Removing the invariant salt bridge of parvalbumin increases flexibility in the AB-loop structure

Parvalbumins (PVs) are calcium-buffer proteins that belong to the EF-hand family. Their N-terminal domain consists of two antiparallel helices A and B that make up a flat hydrophobic surface that is associated with the opposite side of the CD and EF binding sites. A single conserved Arg75–Glu81 salt bridge is buried in this hydrophobic interface. The structure of a rat PV mutant in which Arg75 was replaced by alanine was solved by molecular replacement. Unexpectedly, a large distance deviation of 7.8 Å was observed for the AB loop but not for the residues that flank the R75A mutation.
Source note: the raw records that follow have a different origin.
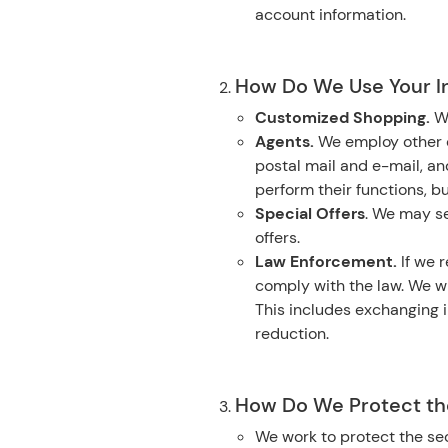
account information.
How Do We Use Your I
Customized Shopping.
W
Agents.
We employ other c
postal mail and e-mail, a
perform their functions, b
Special Offers
. We may se
offers.
Law Enforcement.
If we r
comply with the law. We wi
This includes exchanging i
reduction.
How Do We Protect the
We work to protect the sec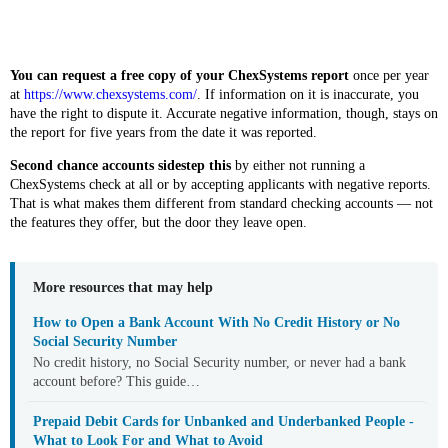
You can request a free copy of your ChexSystems report
once per year
at
https://www.chexsystems.com/
. If information on it is inaccurate, you
have the right to dispute it. Accurate negative information, though, stays on
the report for five years from the date it was reported.
Second chance accounts sidestep this
by either not running a
ChexSystems check at all or by accepting applicants with negative reports.
That is what makes them different from standard checking accounts — not
the features they offer, but the door they leave open.
More resources that may help
How to Open a Bank Account With No Credit History or No
Social Security Number
No credit history, no Social Security number, or never had a bank
account before? This guide…
Prepaid Debit Cards for Unbanked and Underbanked People -
What to Look For and What to Avoid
The thermal stability of the calcium-loaded form is lower (T_m = 352.0 K; ΔT_m = −11.4 K) than that of the wild-type protein and the apo mutant is unfolded at room temperature. Weaker calcium or magnesium affinities were also measured for the R75A mutant (Ca²⁺: K₁ = 4.21 × 10⁷ M⁻¹, K₂ = 6.18 × 10⁶ M⁻¹; Mg²⁺: K₁ = 2.98 × 10⁴ M⁻¹, K₂ = 3.09 × 10³ M⁻¹). Finally, comparison of the B factors showed an increase in the flexibility of the AB loop that is consistent with this region being more exposed to solvent in the mutant. The mutant structure therefore demonstrates the role of the salt bridge in attaching the nonbinding AB domain to the remaining protein core. Normal-mode analysis indeed indicated an altered orientation of the AB domain with regard to the CD–EF binding domains.